Vassyl Chenderovsky est le vice-président de la société ukrainienne des sciences physiques, professeur, docteur en sciences physiques et mathématiques. Il est l’auteur de plusieurs centaines d’ouvrages, dont la trilogie consacrée aux célèbres scientifiques ukrainiens « Que la lumière des sciences ne s’éteigne jamais ». Il a publié plusieurs livres retraçant la vie et le travail d’Ivan Pulyuy ainsi que d’autres scientifiques. C’est grâce à son initiative qu’a été rééditée la Bible traduite en ukrainien par Panteleymon Koulich, Ivan Pulyuy et Ivan Netchuj-Levytsky. Il est le co-auteur de plusieurs dictionnaires de termes physiques multilingues. Par ailleurs, Vassyl Chenderovsky est scénariste de plusieurs films documentaires. Il est à l’origine de la création de divers musées, monuments et plaques commémoratives en l’honneur de scientifiques ukrainiens.
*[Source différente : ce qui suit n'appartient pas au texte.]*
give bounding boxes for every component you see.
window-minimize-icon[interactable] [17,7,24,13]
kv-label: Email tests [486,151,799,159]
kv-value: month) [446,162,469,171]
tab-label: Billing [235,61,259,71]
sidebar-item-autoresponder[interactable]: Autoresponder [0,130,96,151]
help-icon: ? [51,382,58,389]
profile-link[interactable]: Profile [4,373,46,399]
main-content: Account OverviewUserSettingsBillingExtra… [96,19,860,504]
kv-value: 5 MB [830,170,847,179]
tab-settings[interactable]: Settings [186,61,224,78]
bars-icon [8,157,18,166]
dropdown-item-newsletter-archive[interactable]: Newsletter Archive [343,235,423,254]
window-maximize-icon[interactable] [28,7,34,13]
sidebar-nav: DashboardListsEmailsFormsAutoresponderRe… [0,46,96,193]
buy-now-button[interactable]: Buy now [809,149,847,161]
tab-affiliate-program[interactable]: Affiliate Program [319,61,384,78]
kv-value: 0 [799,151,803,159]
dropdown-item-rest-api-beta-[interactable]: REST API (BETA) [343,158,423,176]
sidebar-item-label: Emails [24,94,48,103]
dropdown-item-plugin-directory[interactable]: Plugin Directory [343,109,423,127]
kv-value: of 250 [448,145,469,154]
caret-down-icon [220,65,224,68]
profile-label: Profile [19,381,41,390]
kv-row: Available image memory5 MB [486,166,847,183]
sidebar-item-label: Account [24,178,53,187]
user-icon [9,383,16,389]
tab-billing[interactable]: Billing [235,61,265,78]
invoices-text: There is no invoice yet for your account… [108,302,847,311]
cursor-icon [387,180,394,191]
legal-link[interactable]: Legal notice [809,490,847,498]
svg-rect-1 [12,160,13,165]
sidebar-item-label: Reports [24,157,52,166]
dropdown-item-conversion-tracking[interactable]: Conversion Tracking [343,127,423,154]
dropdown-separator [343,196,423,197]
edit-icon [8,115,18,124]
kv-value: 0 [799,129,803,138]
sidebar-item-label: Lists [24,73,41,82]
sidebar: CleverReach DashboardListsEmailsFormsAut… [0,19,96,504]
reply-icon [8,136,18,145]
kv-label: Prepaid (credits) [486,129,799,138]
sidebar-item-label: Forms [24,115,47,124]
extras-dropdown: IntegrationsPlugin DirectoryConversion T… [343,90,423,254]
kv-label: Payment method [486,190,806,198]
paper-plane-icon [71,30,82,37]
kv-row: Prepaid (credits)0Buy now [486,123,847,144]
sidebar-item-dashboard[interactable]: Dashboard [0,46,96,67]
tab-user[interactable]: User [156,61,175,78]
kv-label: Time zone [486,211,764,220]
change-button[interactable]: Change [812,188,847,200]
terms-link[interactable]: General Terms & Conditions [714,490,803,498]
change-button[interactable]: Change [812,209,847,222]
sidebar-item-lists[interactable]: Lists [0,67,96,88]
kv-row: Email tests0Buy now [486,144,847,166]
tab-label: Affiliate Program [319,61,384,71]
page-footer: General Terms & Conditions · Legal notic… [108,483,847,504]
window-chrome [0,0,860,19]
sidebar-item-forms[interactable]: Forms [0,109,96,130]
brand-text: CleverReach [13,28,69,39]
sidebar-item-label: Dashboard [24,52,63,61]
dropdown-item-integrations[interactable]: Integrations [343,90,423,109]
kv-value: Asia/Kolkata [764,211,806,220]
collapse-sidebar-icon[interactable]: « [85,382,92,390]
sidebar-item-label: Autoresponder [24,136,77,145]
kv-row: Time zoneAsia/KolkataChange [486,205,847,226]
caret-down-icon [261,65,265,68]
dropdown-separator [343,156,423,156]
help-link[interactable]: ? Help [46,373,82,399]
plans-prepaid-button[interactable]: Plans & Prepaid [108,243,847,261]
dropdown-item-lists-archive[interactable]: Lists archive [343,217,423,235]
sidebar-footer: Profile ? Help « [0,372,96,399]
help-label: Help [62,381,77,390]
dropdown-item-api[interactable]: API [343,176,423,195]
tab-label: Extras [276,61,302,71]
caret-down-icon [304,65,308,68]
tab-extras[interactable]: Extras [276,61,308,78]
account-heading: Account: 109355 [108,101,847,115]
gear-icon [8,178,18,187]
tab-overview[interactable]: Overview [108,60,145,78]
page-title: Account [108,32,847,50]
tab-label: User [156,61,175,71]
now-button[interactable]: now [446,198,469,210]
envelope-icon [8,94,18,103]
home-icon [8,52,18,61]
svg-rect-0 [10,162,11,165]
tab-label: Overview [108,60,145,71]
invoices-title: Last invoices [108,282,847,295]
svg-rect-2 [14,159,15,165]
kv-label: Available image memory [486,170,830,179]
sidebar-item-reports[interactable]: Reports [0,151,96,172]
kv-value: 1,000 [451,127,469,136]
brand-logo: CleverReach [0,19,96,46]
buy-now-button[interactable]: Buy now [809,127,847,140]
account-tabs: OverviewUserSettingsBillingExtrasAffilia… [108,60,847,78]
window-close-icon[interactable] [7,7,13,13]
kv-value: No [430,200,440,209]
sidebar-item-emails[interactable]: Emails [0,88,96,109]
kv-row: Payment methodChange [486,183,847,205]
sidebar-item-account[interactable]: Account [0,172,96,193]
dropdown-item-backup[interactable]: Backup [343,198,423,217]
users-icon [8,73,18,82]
Quel était le but de votre séjour à Paris ?
Je suis venu à Paris pour retrouver les archives de Serhii Vynogradsky, fameux microbiologiste ukrainien, et non russe, comme il est coutume de dire, qui a travaillé à l’Institut Louis Pasteur plus d’une trentaine d’année. Le projet est de créer un documentaire sur la vie de ce scientifique. J’ai pu visiter son laboratoire à Brie-Comte-Robert, la ville où il est enterré. Serhii Vynogradsky a fait plusieurs grandes découvertes dans son domaine et il a notamment découvert le phénomène de la chimiosynthèse – transformation des substances dans le sol – ce qui a rendu ce scientifique célèbre dans le monde entier.
Durant 5 ans, vous avez animé une émission à la radio sur les célèbres scientifiques qui travaillaient en Ukraine et à l’étranger. En connaissez-vous d’autres qui ont laissé des traces en France ?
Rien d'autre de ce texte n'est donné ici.